Sullivan was clear that there should be no unnecessary risk-taking, like running into an unoccupied, well-involved McDonald's Restaurant for an aggressive interior attack.
"Why would you do that?" he quizzed. "There's nothing to gain. They're disposable buildings as well."
Many buildings, including new residential homes, are framed with lightweight construction which significantly reduces burn and collapse times. Additionally, much of the contents of new homes are petroleum based products, up to as much as 80 percent. Firefighters need to realize there is far less burn time to collapse than decades ago when buildings were stick built.

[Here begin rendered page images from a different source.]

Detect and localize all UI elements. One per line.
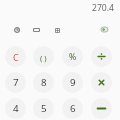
button[interactable]: Calculator [49, 22, 65, 38]
button[interactable]: Toggle [97, 22, 112, 37]
staticText: 7 [13, 76, 19, 89]
button[interactable]: 8 [33, 72, 54, 93]
button[interactable]: History [9, 22, 25, 38]
staticText: 8 [41, 76, 47, 89]
staticText: ( ) [40, 53, 47, 63]
staticText: 6 [70, 102, 76, 115]
button[interactable]: C [5, 46, 26, 67]
button[interactable]: 4 [5, 98, 26, 119]
button[interactable]: 9 [62, 72, 83, 93]
staticText: 270.4 [92, 2, 114, 14]
button[interactable]: Divide [91, 46, 112, 67]
staticText: 9 [70, 76, 76, 89]
button[interactable]: 7 [5, 72, 26, 93]
button[interactable]: Keypad [28, 22, 44, 38]
button[interactable]: 5 [33, 98, 54, 119]
button[interactable]: Multiply [91, 72, 112, 93]
button[interactable]: ( ) [33, 46, 54, 67]
staticText: C [13, 51, 19, 63]
staticText: % [69, 51, 77, 63]
staticText: 5 [41, 102, 47, 115]
button[interactable]: Subtract [91, 98, 112, 119]
staticText: 4 [13, 102, 19, 115]
button[interactable]: 6 [62, 98, 83, 119]
button[interactable]: % [62, 46, 83, 67]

"You have to acknowledge the playing field has changed," Sullivan said. "You can't keep doing things the same way you always have, just because that's the way you've always done it. ...And we wonder why we go in the front door and our firefighters go through the floor."
To be confident in aggressiveness, Sullivan said knowing the enemy is the best way to maintain that competitive edge. Pre-planning buildings will help firefighters know what they are getting into before they are faced with making decisions on whether to launch offensive or defensive attacks. And good pre-planning should include going inside the structure and walking around the back as well, including at night which will make a huge difference on how things appear and what can be seen and what cannot.